Mais Harpirias éprouvait encore le besoin de lui exprimer sa sympathie et de le rassurer.

— Votre Majesté… mon royal ami…

Toikella répondit par un grondement.

— Partez, maintenant. Quittez ce palais, quittez ce pays. Et qu’aucun d’entre vous ne remette jamais les pieds ici… ni vous, ni personne de votre race.

Korinaam proposa de traduire. Harpirias le fit taire d’un geste de la main. Il n’avait aucun doute sur la signification des paroles du roi.

Il tendit la main à Toikella. Le roi la considéra comme on regarde quelque chose de sale. Il s’enveloppa dans une aura glaciale de dignité offensée, aussi froide que le jour le plus sinistre de l’hiver des Othinor.

— Nous n’avons pas peur, déclara-t-il avec hauteur. Que l’empire nous fasse craindre le pire… Nous serons prêts. Même si vous envoyez contre nous une armée de deux cents hommes ! De trois cents !

Harpirias n’avait plus rien à ajouter. Il vaut mieux laisser les choses en l’état, se dit-il. L’orgueil de Toikella, au moins, était encore intact. Peut-être que les blessures de leur visite se cicatriseraient avec le temps et que, sur la fin de sa vie, le roi se vanterait d’avoir forcé le Coronal de Majipoor à se traîner un beau jour à ses pieds pour obtenir la libération d’un groupe d’explorateurs et d’avoir extorqué à ce même Coronal un enfant de sang royal en échange de ces otages.

Soit, se dit Harpirias. Tout compte fait, Korinaam a vu juste : ils n’auraient rien eu à gagner en forçant Toikella à regarder la vérité en face, mais beaucoup à perdre.

Il prit cérémonieusement congé du roi ; Toikella resta de marbre du haut de sa grandeur. Puis il se tourna vers Ivla Yevikenik pour un dernier moment de tendresse et d’émotion avec sa princesse Othinor. Mais que pouvait-il lui dire ? Oui, qu’aurait-il bien pu dire ? Malgré son éloquence apprise sur le Mont du Château, rien ne lui venait à l’esprit. Elle le regarda avec gravité ; il sourit ; elle parvint à ébaucher aussi une sorte de sourire ; elle avait les yeux brillants de larmes ; elle les essuya d’un revers de la main. Il ne pouvait l’embrasser avant de partir. Le baiser n’était pas dans les usages de la tribu. Harpirias finit par lui prendre la main, la garda entre les siennes et la lâcha.

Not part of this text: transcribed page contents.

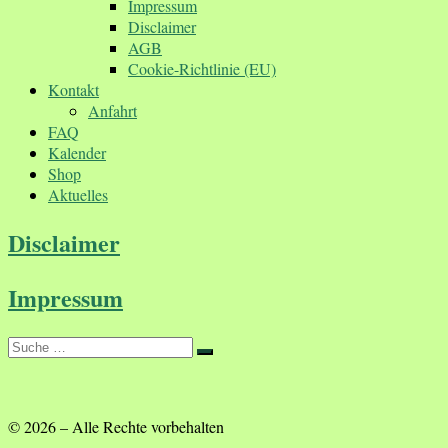
Impressum
Disclaimer
AGB
Cookie-Richtlinie (EU)
Kontakt
Anfahrt
FAQ
Kalender
Shop
Aktuelles
Disclaimer
Impressum
Suche
Suche
…
© 2026
–
Alle Rechte vorbehalten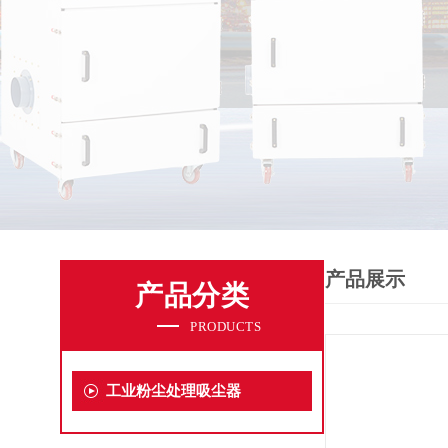
产品展示
产品分类
PRODUCTS
工业粉尘处理吸尘器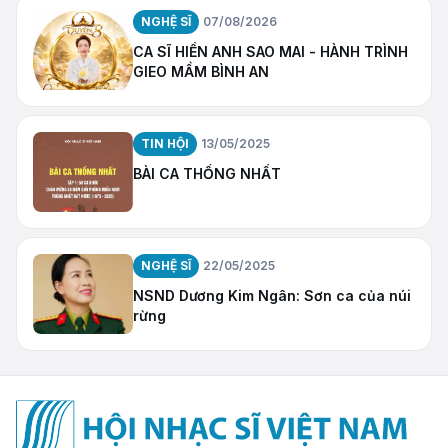
NGHỆ SĨ
07/08/2026
CA SĨ HIỀN ANH SAO MAI - HÀNH TRÌNH
GIEO MẦM BÌNH AN
TIN HỘI
13/05/2025
BÀI CA THỐNG NHẤT
NGHỆ SĨ
22/05/2025
NSND Dương Kim Ngân: Sơn ca của núi
rừng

Elle prit la sienne, la posa délicatement sur son ventre, l’y emprisonna un moment, appuya dessus, comme pour lui permettre de sentir la vie nouvelle qui s’y développait. Puis elle le lâcha et se détourna.

Harpirias rassembla ses troupes, fit signe aux otages libérés de le suivre et sortit de la salle du trône.

18

À en juger par l’aspect ténébreux de la voûte étoilée, l’aube ne se lèverait pas encore avant quelques heures. Mais il fallut le reste de la nuit pour charger les flotteurs et les préparer pour le voyage du retour. Le ciel était zébré de traînées roses quand les préparatifs furent enfin terminés.

Harpirias resta un moment immobile devant la haute paroi rocheuse qui entourait le royaume caché des Othinor.